A , or a souvenir jacket, is a type of blouse jacket dating from the end of the Second World War. It is inspired by baseball jackets, and it uses embroidery, silk and Japanese influences.

History 

After the end of the Second World War, the remnants of the parachute capes were used by the American soldiers to create light jackets similar to teddy and varsity jackets and others inspired by the American universities. Upon leaving, they were decorated with motifs coming from the military inspiration, and then diversified with a mélange of Japanese and American culture, approximating the style to the tattoo technique.
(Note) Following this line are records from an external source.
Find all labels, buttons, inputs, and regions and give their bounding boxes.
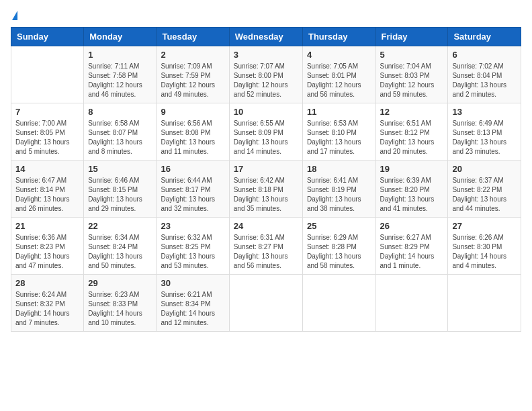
day-number: 27: [452, 221, 517, 231]
day-info: Sunrise: 6:34 AMSunset: 8:24 PMDaylight:…: [88, 233, 152, 271]
day-info: Sunrise: 6:24 AMSunset: 8:32 PMDaylight:…: [15, 290, 79, 328]
day-number: 2: [161, 50, 224, 60]
week-row-3: 14Sunrise: 6:47 AMSunset: 8:14 PMDayligh…: [11, 161, 521, 218]
calendar-cell: 20Sunrise: 6:37 AMSunset: 8:22 PMDayligh…: [448, 161, 521, 218]
calendar-cell: 10Sunrise: 6:55 AMSunset: 8:09 PMDayligh…: [229, 103, 302, 161]
header: [11, 11, 521, 20]
day-number: 1: [88, 50, 152, 60]
calendar-cell: 6Sunrise: 7:02 AMSunset: 8:04 PMDaylight…: [448, 46, 521, 103]
calendar-cell: 22Sunrise: 6:34 AMSunset: 8:24 PMDayligh…: [84, 218, 157, 275]
day-info: Sunrise: 6:46 AMSunset: 8:15 PMDaylight:…: [88, 176, 152, 214]
day-number: 14: [15, 164, 79, 174]
day-number: 18: [307, 164, 371, 174]
day-info: Sunrise: 7:05 AMSunset: 8:01 PMDaylight:…: [307, 62, 371, 99]
day-info: Sunrise: 6:36 AMSunset: 8:23 PMDaylight:…: [15, 233, 79, 271]
day-info: Sunrise: 6:51 AMSunset: 8:12 PMDaylight:…: [380, 119, 444, 156]
calendar: SundayMondayTuesdayWednesdayThursdayFrid…: [11, 27, 521, 332]
calendar-cell: 7Sunrise: 7:00 AMSunset: 8:05 PMDaylight…: [11, 103, 84, 161]
day-info: Sunrise: 7:00 AMSunset: 8:05 PMDaylight:…: [15, 119, 79, 156]
day-info: Sunrise: 6:23 AMSunset: 8:33 PMDaylight:…: [88, 290, 152, 328]
day-number: 20: [452, 164, 517, 174]
day-info: Sunrise: 7:04 AMSunset: 8:03 PMDaylight:…: [380, 62, 444, 99]
calendar-cell: 3Sunrise: 7:07 AMSunset: 8:00 PMDaylight…: [229, 46, 302, 103]
day-info: Sunrise: 6:55 AMSunset: 8:09 PMDaylight:…: [234, 119, 298, 156]
calendar-cell: 13Sunrise: 6:49 AMSunset: 8:13 PMDayligh…: [448, 103, 521, 161]
calendar-cell: 28Sunrise: 6:24 AMSunset: 8:32 PMDayligh…: [11, 275, 84, 332]
day-number: 8: [88, 107, 152, 117]
calendar-cell: 21Sunrise: 6:36 AMSunset: 8:23 PMDayligh…: [11, 218, 84, 275]
days-header-row: SundayMondayTuesdayWednesdayThursdayFrid…: [11, 28, 521, 46]
calendar-cell: 24Sunrise: 6:31 AMSunset: 8:27 PMDayligh…: [229, 218, 302, 275]
day-info: Sunrise: 6:58 AMSunset: 8:07 PMDaylight:…: [88, 119, 152, 156]
day-info: Sunrise: 6:39 AMSunset: 8:20 PMDaylight:…: [380, 176, 444, 214]
day-number: 15: [88, 164, 152, 174]
day-info: Sunrise: 6:32 AMSunset: 8:25 PMDaylight:…: [161, 233, 224, 271]
calendar-cell: 27Sunrise: 6:26 AMSunset: 8:30 PMDayligh…: [448, 218, 521, 275]
day-number: 16: [161, 164, 224, 174]
day-number: 4: [307, 50, 371, 60]
day-number: 21: [15, 221, 79, 231]
week-row-5: 28Sunrise: 6:24 AMSunset: 8:32 PMDayligh…: [11, 275, 521, 332]
day-number: 25: [307, 221, 371, 231]
day-info: Sunrise: 6:53 AMSunset: 8:10 PMDaylight:…: [307, 119, 371, 156]
calendar-cell: [11, 46, 84, 103]
day-number: 5: [380, 50, 444, 60]
day-info: Sunrise: 7:09 AMSunset: 7:59 PMDaylight:…: [161, 62, 224, 99]
day-number: 12: [380, 107, 444, 117]
day-number: 29: [88, 278, 152, 288]
day-number: 24: [234, 221, 298, 231]
day-info: Sunrise: 6:27 AMSunset: 8:29 PMDaylight:…: [380, 233, 444, 271]
calendar-cell: 19Sunrise: 6:39 AMSunset: 8:20 PMDayligh…: [375, 161, 448, 218]
calendar-cell: 30Sunrise: 6:21 AMSunset: 8:34 PMDayligh…: [157, 275, 229, 332]
day-info: Sunrise: 6:29 AMSunset: 8:28 PMDaylight:…: [307, 233, 371, 271]
day-number: 30: [161, 278, 224, 288]
day-header-tuesday: Tuesday: [157, 28, 229, 46]
day-header-saturday: Saturday: [448, 28, 521, 46]
day-info: Sunrise: 6:56 AMSunset: 8:08 PMDaylight:…: [161, 119, 224, 156]
calendar-cell: 9Sunrise: 6:56 AMSunset: 8:08 PMDaylight…: [157, 103, 229, 161]
day-number: 19: [380, 164, 444, 174]
day-info: Sunrise: 6:42 AMSunset: 8:18 PMDaylight:…: [234, 176, 298, 214]
calendar-cell: [302, 275, 375, 332]
day-number: 10: [234, 107, 298, 117]
day-number: 23: [161, 221, 224, 231]
calendar-cell: 25Sunrise: 6:29 AMSunset: 8:28 PMDayligh…: [302, 218, 375, 275]
day-number: 17: [234, 164, 298, 174]
calendar-cell: 2Sunrise: 7:09 AMSunset: 7:59 PMDaylight…: [157, 46, 229, 103]
day-info: Sunrise: 7:11 AMSunset: 7:58 PMDaylight:…: [88, 62, 152, 99]
day-info: Sunrise: 6:44 AMSunset: 8:17 PMDaylight:…: [161, 176, 224, 214]
day-number: 13: [452, 107, 517, 117]
week-row-2: 7Sunrise: 7:00 AMSunset: 8:05 PMDaylight…: [11, 103, 521, 161]
calendar-cell: 1Sunrise: 7:11 AMSunset: 7:58 PMDaylight…: [84, 46, 157, 103]
calendar-cell: 26Sunrise: 6:27 AMSunset: 8:29 PMDayligh…: [375, 218, 448, 275]
logo: [11, 11, 17, 20]
calendar-cell: 11Sunrise: 6:53 AMSunset: 8:10 PMDayligh…: [302, 103, 375, 161]
logo-icon: [12, 11, 17, 20]
calendar-cell: [448, 275, 521, 332]
day-header-monday: Monday: [84, 28, 157, 46]
day-number: 22: [88, 221, 152, 231]
day-info: Sunrise: 7:07 AMSunset: 8:00 PMDaylight:…: [234, 62, 298, 99]
calendar-cell: 12Sunrise: 6:51 AMSunset: 8:12 PMDayligh…: [375, 103, 448, 161]
day-number: 7: [15, 107, 79, 117]
day-info: Sunrise: 6:37 AMSunset: 8:22 PMDaylight:…: [452, 176, 517, 214]
calendar-cell: 14Sunrise: 6:47 AMSunset: 8:14 PMDayligh…: [11, 161, 84, 218]
week-row-1: 1Sunrise: 7:11 AMSunset: 7:58 PMDaylight…: [11, 46, 521, 103]
calendar-cell: 8Sunrise: 6:58 AMSunset: 8:07 PMDaylight…: [84, 103, 157, 161]
calendar-cell: [375, 275, 448, 332]
day-header-thursday: Thursday: [302, 28, 375, 46]
calendar-cell: 18Sunrise: 6:41 AMSunset: 8:19 PMDayligh…: [302, 161, 375, 218]
day-info: Sunrise: 6:26 AMSunset: 8:30 PMDaylight:…: [452, 233, 517, 271]
day-number: 28: [15, 278, 79, 288]
day-info: Sunrise: 6:41 AMSunset: 8:19 PMDaylight:…: [307, 176, 371, 214]
day-info: Sunrise: 6:47 AMSunset: 8:14 PMDaylight:…: [15, 176, 79, 214]
calendar-cell: 29Sunrise: 6:23 AMSunset: 8:33 PMDayligh…: [84, 275, 157, 332]
day-info: Sunrise: 6:49 AMSunset: 8:13 PMDaylight:…: [452, 119, 517, 156]
calendar-cell: 4Sunrise: 7:05 AMSunset: 8:01 PMDaylight…: [302, 46, 375, 103]
day-header-sunday: Sunday: [11, 28, 84, 46]
week-row-4: 21Sunrise: 6:36 AMSunset: 8:23 PMDayligh…: [11, 218, 521, 275]
calendar-cell: 17Sunrise: 6:42 AMSunset: 8:18 PMDayligh…: [229, 161, 302, 218]
day-number: 3: [234, 50, 298, 60]
day-number: 11: [307, 107, 371, 117]
day-header-wednesday: Wednesday: [229, 28, 302, 46]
A little after, the sukaman (portmanteau of Yokosuka-Mambo) fashion movement retook certain elements of civil style with military style of the military base of Yokosuka: the youths of this movement had one-button suits made by local tailors and sometimes went so far as to imitating American haircuts. They particularly appreciated souvenir jackets and gave them the name sukajan (from "Yokosuka jumpers"). This type of jacket ended up being marketed in the Yokosuka boutiques, for the passing sailors. The film Pigs and Battleships popularized the sukajan in the entire country and these jackets became the Japanese equivalent of greaser fashion for the "bad boys".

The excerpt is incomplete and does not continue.